Copy out each line below that has the word "content" in it.

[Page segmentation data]
########################################

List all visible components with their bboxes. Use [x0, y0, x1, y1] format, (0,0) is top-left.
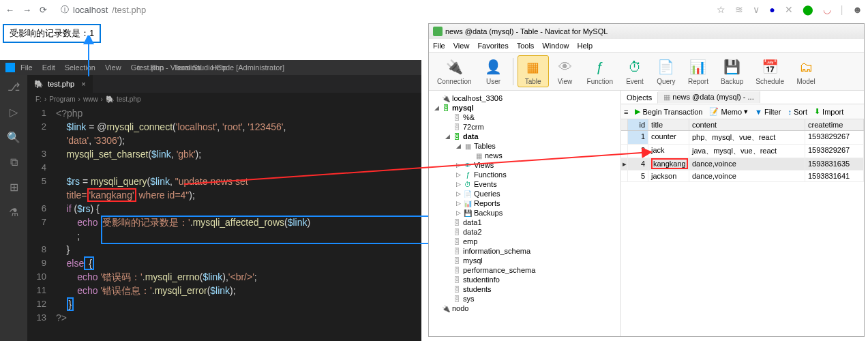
ext-icon[interactable]: ≋ [735, 4, 743, 15]
page-output-box: 受影响的记录数是：1 [3, 24, 101, 43]
tree-functions: ▷ƒFunctions [429, 170, 620, 179]
tree-db: 🗄sys [429, 294, 620, 303]
star-icon[interactable]: ☆ [717, 4, 725, 15]
table-row-selected[interactable]: ▸ 4 kangkang dance,voince 1593831635 [621, 158, 864, 170]
tool-backup[interactable]: 💾Backup [715, 56, 749, 87]
navicat-logo-icon [433, 27, 443, 36]
sort-button[interactable]: ↕Sort [788, 108, 807, 116]
tree-db: 🗄72crm [429, 122, 620, 132]
vscode-logo-icon [5, 63, 15, 72]
tree-events: ▷⏱Events [429, 179, 620, 189]
menu-window[interactable]: Window [542, 42, 569, 50]
navicat-window: news @data (mysql) - Table - Navicat for… [428, 23, 865, 337]
menu-icon[interactable]: ≡ [624, 108, 628, 116]
extensions-icon[interactable]: ⧉ [10, 156, 18, 168]
menu-file[interactable]: File [20, 63, 33, 72]
forward-button[interactable]: → [23, 5, 31, 15]
tool-connection[interactable]: 🔌Connection [432, 56, 477, 87]
menu-help[interactable]: Help [577, 42, 593, 50]
row-pointer-icon: ▸ [621, 158, 628, 170]
table-row[interactable]: 5 jackson dance,voince 1593831641 [621, 170, 864, 182]
memo-button[interactable]: 📝Memo ▾ [709, 107, 748, 116]
tree-queries: ▷📄Queries [429, 189, 620, 198]
ext-icon[interactable]: ∨ [753, 4, 760, 15]
tree-db: 🗄data2 [429, 227, 620, 237]
menu-view[interactable]: View [453, 42, 470, 50]
tree-db: 🗄emp [429, 237, 620, 246]
menu-tools[interactable]: Tools [517, 42, 535, 50]
navicat-menubar: File View Favorites Tools Window Help [429, 39, 864, 53]
col-id[interactable]: id [628, 119, 648, 130]
divider: | [841, 4, 843, 15]
search-icon[interactable]: 🔍 [7, 131, 20, 144]
reload-button[interactable]: ⟳ [40, 5, 47, 15]
tool-table[interactable]: ▦Table [518, 55, 549, 87]
back-button[interactable]: ← [5, 5, 14, 15]
info-icon: ⓘ [61, 4, 69, 16]
tree-db: ◢🗄data [429, 132, 620, 141]
table-row[interactable]: 1 counter php、mysql、vue、react 1593829267 [621, 131, 864, 145]
menu-file[interactable]: File [433, 42, 445, 50]
connection-tree[interactable]: 🔌localhost_3306 ◢🗄mysql 🗄%& 🗄72crm ◢🗄dat… [429, 91, 621, 336]
tool-event[interactable]: ⏱Event [620, 56, 650, 87]
data-table[interactable]: id title content createtime 1 counter ph… [621, 119, 864, 182]
tree-tables: ◢▦Tables [429, 141, 620, 151]
object-tabs: Objects ▦ news @data (mysql) - ... [621, 91, 864, 104]
navicat-toolbar: 🔌Connection 👤User ▦Table 👁View ƒFunction… [429, 53, 864, 91]
ext-icon[interactable]: ◡ [823, 4, 831, 15]
main-area: Objects ▦ news @data (mysql) - ... ≡ ▶Be… [621, 91, 864, 336]
filter-button[interactable]: ▼Filter [755, 108, 781, 116]
col-content[interactable]: content [689, 119, 805, 130]
tree-table-news: ▦news [429, 151, 620, 160]
close-icon[interactable]: × [81, 80, 85, 88]
url-path: /test.php [112, 5, 146, 15]
table-row[interactable]: 2 jack java、mysql、vue、react 1593829267 [621, 145, 864, 158]
editor-area: 🐘 test.php × F:› Program› www› 🐘 test.ph… [27, 75, 421, 341]
tool-model[interactable]: 🗂Model [791, 56, 821, 87]
menu-view[interactable]: View [105, 63, 121, 72]
tree-db: 🗄%& [429, 113, 620, 122]
import-button[interactable]: ⬇Import [814, 107, 843, 116]
menu-edit[interactable]: Edit [42, 63, 55, 72]
page-output-text: 受影响的记录数是：1 [10, 28, 94, 38]
ext-icon[interactable]: ● [769, 4, 775, 15]
beaker-icon[interactable]: ⚗ [9, 206, 18, 219]
tool-report[interactable]: 📊Report [683, 56, 714, 87]
url-host: localhost [73, 5, 108, 15]
tree-connection: ◢🗄mysql [429, 103, 620, 113]
tab-news[interactable]: ▦ news @data (mysql) - ... [658, 91, 760, 103]
test-icon[interactable]: ⊞ [10, 181, 18, 194]
tool-view[interactable]: 👁View [550, 56, 580, 87]
ext-icon[interactable]: ✕ [785, 4, 793, 15]
code-editor[interactable]: 1<?php 2 $link = @mysqli_connect('localh… [27, 105, 421, 329]
tool-function[interactable]: ƒFunction [582, 56, 618, 87]
tab-objects[interactable]: Objects [621, 92, 658, 104]
profile-icon[interactable]: ☻ [852, 4, 863, 15]
highlight-kangkang: 'kangkang' [87, 188, 136, 202]
browser-extensions: ☆ ≋ ∨ ● ✕ ⬤ ◡ | ☻ [717, 4, 863, 15]
tree-db: 🗄mysql [429, 256, 620, 265]
tool-schedule[interactable]: 📅Schedule [750, 56, 790, 87]
breadcrumb[interactable]: F:› Program› www› 🐘 test.php [27, 93, 421, 105]
col-createtime[interactable]: createtime [805, 119, 864, 130]
col-title[interactable]: title [648, 119, 689, 130]
navicat-title: news @data (mysql) - Table - Navicat for… [445, 27, 608, 35]
tab-test-php[interactable]: 🐘 test.php × [27, 75, 93, 93]
address-bar[interactable]: ⓘ localhost/test.php [61, 4, 146, 16]
vscode-window: File Edit Selection View Go Run Terminal… [0, 60, 421, 341]
tree-connection: 🔌nodo [429, 303, 620, 313]
highlight-kangkang-cell: kangkang [651, 158, 688, 169]
tree-db: 🗄students [429, 284, 620, 294]
run-icon[interactable]: ▷ [10, 106, 18, 119]
ext-icon[interactable]: ⬤ [803, 4, 813, 15]
activity-bar: ⎇ ▷ 🔍 ⧉ ⊞ ⚗ [0, 75, 27, 341]
browser-toolbar: ← → ⟳ ⓘ localhost/test.php ☆ ≋ ∨ ● ✕ ⬤ ◡… [0, 0, 868, 19]
tool-user[interactable]: 👤User [479, 56, 509, 87]
tree-db: 🗄performance_schema [429, 265, 620, 275]
source-control-icon[interactable]: ⎇ [8, 80, 20, 93]
begin-transaction-button[interactable]: ▶Begin Transaction [635, 107, 702, 116]
menu-favorites[interactable]: Favorites [477, 42, 508, 50]
highlight-echo-block [101, 216, 442, 244]
tool-query[interactable]: 📄Query [651, 56, 681, 87]
menu-selection[interactable]: Selection [65, 63, 95, 72]
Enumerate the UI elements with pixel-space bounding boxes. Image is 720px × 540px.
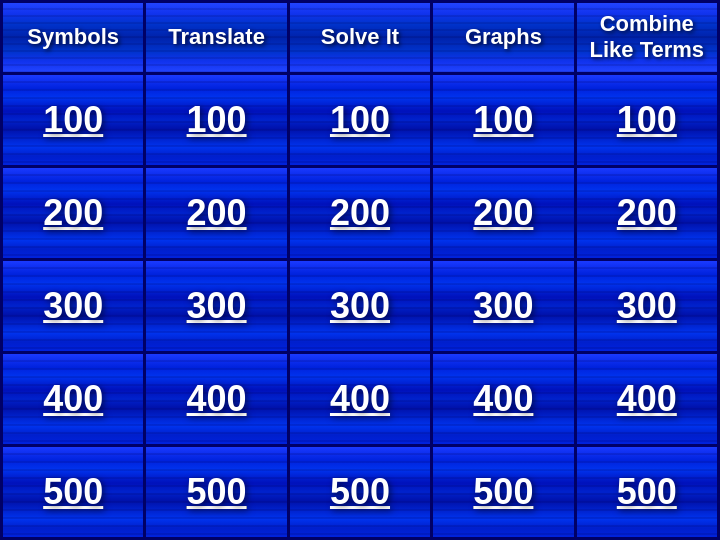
header-graphs-label: Graphs	[465, 24, 542, 50]
cell-graphs-100[interactable]: 100	[433, 75, 573, 165]
value-translate-400: 400	[187, 378, 247, 420]
cell-combine-400[interactable]: 400	[577, 354, 717, 444]
value-combine-500: 500	[617, 471, 677, 513]
jeopardy-grid: Symbols Translate Solve It Graphs Combin…	[0, 0, 720, 540]
header-graphs: Graphs	[433, 3, 573, 72]
cell-translate-200[interactable]: 200	[146, 168, 286, 258]
cell-graphs-500[interactable]: 500	[433, 447, 573, 537]
cell-graphs-200[interactable]: 200	[433, 168, 573, 258]
value-combine-400: 400	[617, 378, 677, 420]
cell-graphs-300[interactable]: 300	[433, 261, 573, 351]
value-solve-300: 300	[330, 285, 390, 327]
cell-graphs-400[interactable]: 400	[433, 354, 573, 444]
cell-solve-500[interactable]: 500	[290, 447, 430, 537]
value-solve-100: 100	[330, 99, 390, 141]
header-symbols-label: Symbols	[27, 24, 119, 50]
cell-symbols-300[interactable]: 300	[3, 261, 143, 351]
value-graphs-200: 200	[473, 192, 533, 234]
value-solve-400: 400	[330, 378, 390, 420]
cell-translate-300[interactable]: 300	[146, 261, 286, 351]
cell-solve-200[interactable]: 200	[290, 168, 430, 258]
cell-solve-300[interactable]: 300	[290, 261, 430, 351]
value-combine-100: 100	[617, 99, 677, 141]
value-symbols-300: 300	[43, 285, 103, 327]
value-graphs-500: 500	[473, 471, 533, 513]
value-graphs-300: 300	[473, 285, 533, 327]
value-translate-300: 300	[187, 285, 247, 327]
header-symbols: Symbols	[3, 3, 143, 72]
value-symbols-100: 100	[43, 99, 103, 141]
cell-translate-100[interactable]: 100	[146, 75, 286, 165]
value-graphs-400: 400	[473, 378, 533, 420]
cell-symbols-200[interactable]: 200	[3, 168, 143, 258]
value-symbols-500: 500	[43, 471, 103, 513]
value-combine-300: 300	[617, 285, 677, 327]
value-translate-500: 500	[187, 471, 247, 513]
cell-symbols-400[interactable]: 400	[3, 354, 143, 444]
value-translate-200: 200	[187, 192, 247, 234]
cell-symbols-500[interactable]: 500	[3, 447, 143, 537]
cell-combine-500[interactable]: 500	[577, 447, 717, 537]
cell-combine-100[interactable]: 100	[577, 75, 717, 165]
value-translate-100: 100	[187, 99, 247, 141]
cell-translate-500[interactable]: 500	[146, 447, 286, 537]
cell-combine-200[interactable]: 200	[577, 168, 717, 258]
value-combine-200: 200	[617, 192, 677, 234]
value-solve-200: 200	[330, 192, 390, 234]
cell-solve-100[interactable]: 100	[290, 75, 430, 165]
value-symbols-400: 400	[43, 378, 103, 420]
cell-symbols-100[interactable]: 100	[3, 75, 143, 165]
header-translate: Translate	[146, 3, 286, 72]
header-solve-it-label: Solve It	[321, 24, 399, 50]
value-solve-500: 500	[330, 471, 390, 513]
value-graphs-100: 100	[473, 99, 533, 141]
value-symbols-200: 200	[43, 192, 103, 234]
header-combine-label: CombineLike Terms	[590, 11, 705, 64]
cell-combine-300[interactable]: 300	[577, 261, 717, 351]
cell-translate-400[interactable]: 400	[146, 354, 286, 444]
header-translate-label: Translate	[168, 24, 265, 50]
cell-solve-400[interactable]: 400	[290, 354, 430, 444]
header-solve-it: Solve It	[290, 3, 430, 72]
header-combine: CombineLike Terms	[577, 3, 717, 72]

########################################

Response area:
data-table[interactable]: id title content createtime 1 counter ph… [621, 119, 864, 182]
col-content[interactable]: content [689, 119, 805, 130]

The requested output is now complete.